LWY – I was wondering if she’s right about workers being losers. Not about whether I want one or not. (Though I should clarify, since there are nitpickers around: I don’t want a loser in any case.)
Comment by bad4shidduchim — March 4, 2008 @ 2:38 pm
Sad little shidduch fact: One must always tell the shadchanim one level “up” from what you actually want. When you ask for a guy with a concrete plan, they assume you want a college guy or someone planning to start working after he gets married. When you ask for a worker they hear a guy who went to work before completing the necessary yeshiva years.
Comment by frumgirl1 — March 4, 2008 @ 3:09 pm
bad4 I would suspect that you have loosers in both circles
Comment by yoni — March 4, 2008 @ 3:10 pm
Bad4, please email me.
Thx
Comment by JS — March 4, 2008 @ 3:14 pm
I am positively mortified with this mean-spirited and inaccurate depiction of young men who work.

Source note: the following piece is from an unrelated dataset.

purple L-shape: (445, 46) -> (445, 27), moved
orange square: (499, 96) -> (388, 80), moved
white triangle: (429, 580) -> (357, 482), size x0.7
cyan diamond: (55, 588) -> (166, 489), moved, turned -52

Young men who work often do not spend every free minute learning. But some do. Why don’t we act a bit more carefully before we resort to ridiculous stereotypes?
That being said, it seems to me that any girl can get married. I work at a company where a girl–a manager of a certain company–with serious social and emotional problems who hails from an impoverished family and is downright short and ugly was able to get engaged to a nice guy from a chashuve family. This boy knows–as does everyone else–about who she is and what her problems (she told me so), and he went with it.
If that is not encouraging for normal girls from normal families, I don’t know what is.
Comment by Anonymous — March 4, 2008 @ 3:21 pm
Fair enough…on both counts.
Comment by G — March 4, 2008 @ 3:45 pm
LWY – I was wondering if she’s right about workers being losers. Not about whether I want one or not. (Though I should clarify, since there are nitpickers around: I don’t want a loser in any case.)
Who said anything about workers being losers? I thought they were rebels?
Losers are single yeshiva guys who are still living in the dorms at age 28.
Comment by Lawyer-Wearing-Yarmulka — March 4, 2008 @ 4:08 pm
[gag, gag]
why are you wasting your time with her?
Comment by SaraK — March 4, 2008 @ 4:38 pm
Why? I would assume because she is wise enough to know not to always throw the baby out with the bathwater.
Comment by G — March 4, 2008 @ 4:47 pm
“Losers are single yeshiva guys who are still living in the dorms at age 28.”
That might be the best quote yet.
Comment by White Shirt/Black Pants - Working Guy — March 4, 2008 @ 5:08 pm
The Shadchan wasn’t saying that all working guys are rebels or losers. She said that in Bad4’s demographic the guys who work before they are married are rebels. And that might be true, depending on what type of guy Bad4 is looking for. There are different types of Yeshiva guys, but among the group of guys who go to Meir and then Lakewood to get married, if they decide to get a job at 23, they are rebels.
So, Bad4, are you looking to date that type of guy? Or are you looking for a more left-wing Yeshivish guy, the type who goes to Yeshiva and college (but not YU)?
Comment by Nephtuli — March 4, 2008 @ 5:23 pm
Nephtuli – Working makes you left-wing yeshivish now? I have to update my typologies.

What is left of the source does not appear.